It's more than a decade since the Balkan conflict of the 1990s drew to a close and things began to calm down a little in that corner of south-east Europe. Now that Europe's focus has shifted to Greece on the tip of that very peninsula – for a very different kind of reason – how have the other Adriatic nations been faring?
Back in the days of the overseas property boom, Croatia was touted as the “new” Tuscany; then, Montenegro and Albania as “new Croatias”; and although tourism is still growing in all three, is anyone currently buying in the region?
Well, despite the general swing away from “emerging” markets in favour of the old favourites, Chris Esdale-Pearson and his wife, Pepie, from Essex have bucked the trend and bought an apartment in Albania.
The one-bed apartment, costing €63,000 (£53,000), is on the Lalzit Bay Resort & Spa – 30 minutes from Tirana airport – which seems to be the only residential development being actively marketed in the country.
“We knew that it was a rundown, ex- Communist country, having travelled in that region quite extensively,” says Chris, 65, a former Marine pilot. “But equally, it's been a democratic country for 20 years, it's applying for EU membership and it's gradually sorting itself out, infrastructure-wise.
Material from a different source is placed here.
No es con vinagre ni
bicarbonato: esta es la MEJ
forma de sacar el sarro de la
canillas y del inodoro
After all, they've only had private cars since 1990 and there is only 350km of roads there.”
Chris – who has lived in Eastern Africa for many years – is more gung-ho than some would be about buying in a nation notorious for its role in human-trafficking gangs, and he felt reassured by the simple sales process, the UK bank financing and the builder's track record (they also built Tirana airport). Tourist arrivals are increasing at Tirana (they were up 23 per cent in the first half of 2011) – the same year that Lonely Planet recommended it – and growing tourism is a common thread in neighbouring Croatia.
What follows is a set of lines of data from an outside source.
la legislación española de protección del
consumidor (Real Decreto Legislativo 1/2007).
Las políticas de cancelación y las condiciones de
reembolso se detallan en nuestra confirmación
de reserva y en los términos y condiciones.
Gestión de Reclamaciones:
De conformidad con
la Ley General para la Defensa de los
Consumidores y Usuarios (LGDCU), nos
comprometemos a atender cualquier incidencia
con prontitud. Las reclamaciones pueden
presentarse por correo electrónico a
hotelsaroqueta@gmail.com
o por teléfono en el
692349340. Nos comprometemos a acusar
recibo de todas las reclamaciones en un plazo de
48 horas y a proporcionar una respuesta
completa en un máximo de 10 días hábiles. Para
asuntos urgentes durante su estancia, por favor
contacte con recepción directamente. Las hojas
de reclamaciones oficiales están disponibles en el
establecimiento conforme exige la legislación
Buying new-build in this region is certainly a means of avoiding the ownership or title deed issues on resale properties that may have put some people off in the past – especially cases of dispossessed people returning to claim their land years later. In Croatia, the stand-out new-build project is Dubrovnik Sun Gardens, an already running resort 11km along the Adriatic coast from the old walled city of Dubrovnik.
Open since 2009, the 22-hectare resort contains its own beach, a spa, sports centre and a dozen restaurants, is operated by a Radisson Blu Hotels & Resorts licenced company, and has 90 per cent occupancy in the summer, according to the project's Commercial Director, Julian Houchin.
Thus, if you buy one of their newly released properties for private sale – priced from €170,000 (£143,000) – there are 4 per cent yields for investors who don't use the place during peak weeks.
So why else buy?
“This is the first of seven projects in Croatia, so investors can see we're in this for the long term,” he says, adding that five of the 207 apartments have sold so far.
“Occupancy levels are already good – we are also a fast-growing conference venue, an embryonic spa destination and a popular sailing destination [Beyoncé was seen cruising nearby this summer], and the airlift is also improving, with new flights to Newcastle and Paris, of late. “But the stand-out thing for our buyers so far has been that we offer our properties with the freehold already assured – and that we are priced to sell.”
He says that it's a very different offering from the most prominent new project in neighbouring Montenegro – the Porto Montenegro marina project. Situated in the beautiful Bay of Kotor at Tivat, this ambitious 24-hectare project is also sailing ahead and on schedule, with only 20 of the 140 apartments released in July yet to sell, according to their Marketing Director, Colin Kingsmill.
“The mix is 40 per cent British, 40 per cent Eastern European and the rest other Western European/US etc,” says Colin, who adds that apartments start at €260,000 (£218,600). “This place is like a secret garden that's only just been discovered again after being locked away since its glory years in the Sixties [when Sophia Loren was among those who holidayed there] and the fact it's a bit rough at the edges adds to the charm.
“You don't get eight-lane highways here, like on the French Riviera, and it's certainly not like Switzerland, but it's main market is the yachting world, because it offers both a beautiful coastline and there's a massive shortages of berths in Europe [if you buy a flat, you can get a berth].”